* **EXERCISE DETAILS**
Across the listing, tally the lines in which the word "click" occurs, then report the tally alone.

* **SUPPLIED MATERIAL**

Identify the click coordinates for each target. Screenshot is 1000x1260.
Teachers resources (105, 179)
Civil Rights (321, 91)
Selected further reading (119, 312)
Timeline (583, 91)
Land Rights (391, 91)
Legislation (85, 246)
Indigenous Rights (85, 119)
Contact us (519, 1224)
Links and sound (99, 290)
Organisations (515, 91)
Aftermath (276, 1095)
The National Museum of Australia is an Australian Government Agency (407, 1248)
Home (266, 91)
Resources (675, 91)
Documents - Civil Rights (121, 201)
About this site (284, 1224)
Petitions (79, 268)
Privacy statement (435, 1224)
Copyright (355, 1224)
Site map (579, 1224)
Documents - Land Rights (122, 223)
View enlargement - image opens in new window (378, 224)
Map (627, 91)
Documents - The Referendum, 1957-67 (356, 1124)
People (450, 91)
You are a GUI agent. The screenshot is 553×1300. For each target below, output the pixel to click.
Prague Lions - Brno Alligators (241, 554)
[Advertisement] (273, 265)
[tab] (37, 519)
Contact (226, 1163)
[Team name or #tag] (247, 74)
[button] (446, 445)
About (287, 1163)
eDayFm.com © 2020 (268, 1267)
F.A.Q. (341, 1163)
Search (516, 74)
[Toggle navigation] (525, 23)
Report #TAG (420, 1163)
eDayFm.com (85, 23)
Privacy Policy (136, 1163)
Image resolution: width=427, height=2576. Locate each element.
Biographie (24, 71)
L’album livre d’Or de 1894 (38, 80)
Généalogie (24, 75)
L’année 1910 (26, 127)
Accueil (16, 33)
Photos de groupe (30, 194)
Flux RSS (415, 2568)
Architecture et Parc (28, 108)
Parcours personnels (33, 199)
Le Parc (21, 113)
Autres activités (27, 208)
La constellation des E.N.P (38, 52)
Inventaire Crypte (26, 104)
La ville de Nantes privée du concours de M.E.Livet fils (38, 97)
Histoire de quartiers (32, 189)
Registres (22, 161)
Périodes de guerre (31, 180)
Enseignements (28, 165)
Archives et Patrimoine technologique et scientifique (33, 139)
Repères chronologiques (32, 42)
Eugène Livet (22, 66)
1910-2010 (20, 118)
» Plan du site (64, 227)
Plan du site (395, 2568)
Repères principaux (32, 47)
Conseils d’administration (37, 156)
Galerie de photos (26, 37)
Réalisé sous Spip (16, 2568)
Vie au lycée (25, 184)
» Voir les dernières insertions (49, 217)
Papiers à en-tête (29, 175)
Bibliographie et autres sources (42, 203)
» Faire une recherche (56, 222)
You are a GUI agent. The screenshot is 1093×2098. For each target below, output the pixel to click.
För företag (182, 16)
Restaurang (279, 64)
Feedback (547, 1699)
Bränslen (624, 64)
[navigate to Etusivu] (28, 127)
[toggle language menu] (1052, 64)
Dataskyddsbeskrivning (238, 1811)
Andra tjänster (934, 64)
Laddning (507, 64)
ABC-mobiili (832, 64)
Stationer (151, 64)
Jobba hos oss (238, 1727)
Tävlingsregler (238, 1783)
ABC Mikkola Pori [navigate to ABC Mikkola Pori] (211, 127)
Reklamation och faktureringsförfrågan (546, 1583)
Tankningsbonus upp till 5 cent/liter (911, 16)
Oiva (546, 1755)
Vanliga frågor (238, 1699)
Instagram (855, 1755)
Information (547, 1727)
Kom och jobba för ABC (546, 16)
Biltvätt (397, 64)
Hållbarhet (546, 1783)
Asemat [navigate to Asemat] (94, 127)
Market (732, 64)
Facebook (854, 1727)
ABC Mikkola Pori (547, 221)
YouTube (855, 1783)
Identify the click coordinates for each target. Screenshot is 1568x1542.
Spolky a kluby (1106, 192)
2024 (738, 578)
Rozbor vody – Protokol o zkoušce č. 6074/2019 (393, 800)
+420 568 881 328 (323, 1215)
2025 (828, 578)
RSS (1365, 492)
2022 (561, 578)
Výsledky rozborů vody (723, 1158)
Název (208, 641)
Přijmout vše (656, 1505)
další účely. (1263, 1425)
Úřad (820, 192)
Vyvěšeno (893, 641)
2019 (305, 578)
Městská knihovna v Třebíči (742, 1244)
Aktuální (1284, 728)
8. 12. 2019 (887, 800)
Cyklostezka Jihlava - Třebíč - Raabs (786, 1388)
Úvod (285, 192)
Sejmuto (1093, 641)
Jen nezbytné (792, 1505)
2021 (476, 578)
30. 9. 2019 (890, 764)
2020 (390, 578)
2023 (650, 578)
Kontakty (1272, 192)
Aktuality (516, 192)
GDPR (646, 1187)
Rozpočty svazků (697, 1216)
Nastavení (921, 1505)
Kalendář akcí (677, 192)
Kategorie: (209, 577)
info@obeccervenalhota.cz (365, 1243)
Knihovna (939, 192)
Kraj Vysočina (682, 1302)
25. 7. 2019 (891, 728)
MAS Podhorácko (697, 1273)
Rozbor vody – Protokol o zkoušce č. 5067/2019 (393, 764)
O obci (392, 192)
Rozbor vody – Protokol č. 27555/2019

* **PROBLEM SOLUTION**
4